BVerfG: körperliche unversehrtheit, einstellung des verfahrens, recht auf leben, gefahr, verfassungsbeschwerde, zwangsvollstreckung, grundrecht, erlass, zuschlagserteilung, wohnung

Entscheidungen
BUNDESVERFASSUNGSGERICHT
- 1 BvR 501/07 -
Im Namen des Volkes
In dem Verfahren
über
die Verfassungsbeschwerde
der Frau D...,
- Bevollmächtigte:
Rechtsanwälte Brand, Decker, Mische,
Humboldtstraße 4, 34117 Kassel -
gegen den Beschluss des Landgerichts Berlin vom 31. Januar 2007 - 81 T 1003/06 -
und Antrag auf Erlass einer einstweiligen Anordnung
hat die 2. Kammer des Ersten Senats des Bundesverfassungsgerichts durch
die Richter
Bryde,
Eichberger,
Schluckebier
am 11. Juli 2007 einstimmig beschlossen:
1. Der Beschluss des Landgerichts Berlin vom 31. Januar 2007 - 81 T 1003/06 - verletzt die Beschwerdeführerin
in ihrem Grundrecht aus Artikel 2 Absatz 2 Satz 1 des Grundgesetzes. Er wird aufgehoben.
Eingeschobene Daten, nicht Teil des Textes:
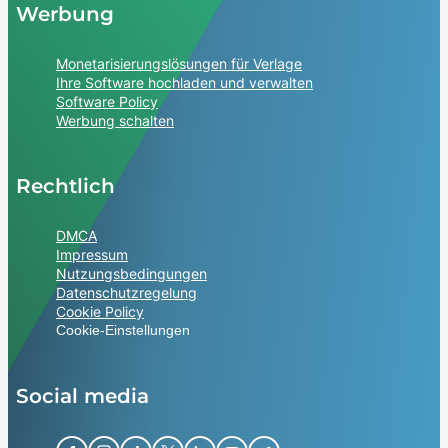
Werbung
Monetarisierungslösungen für Verlage
Ihre Software hochladen und verwalten
Software Policy
Werbung schalten
Rechtlich
DMCA
Impressum
Nutzungsbedingungen
Datenschutzregelung
Cookie Policy
Cookie-Einstellungen
Social media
2. Die Sache wird an das Landgericht Berlin zurückverwiesen.
3. Das Land Berlin hat der Beschwerdeführerin die notwendigen Auslagen zu erstatten.
4. Damit erledigt sich der Antrag auf Erlass einer einstweiligen Anordnung.
Gründe:
1
Die Verfassungsbeschwerde und der damit verbundene Antrag auf Erlass einer einstweiligen Anordnung betreffen
die Frage der Berücksichtigung einer im Zuge des Zwangsversteigerungsverfahrens in der Person der
Beschwerdeführerin als Vollstreckungsschuldnerin aufgetretenen Suizidgefahr, die nach der Erteilung des Zuschlages
erstmals mit der dagegen gerichteten sofortigen Beschwerde geltend gemacht wurde.
I.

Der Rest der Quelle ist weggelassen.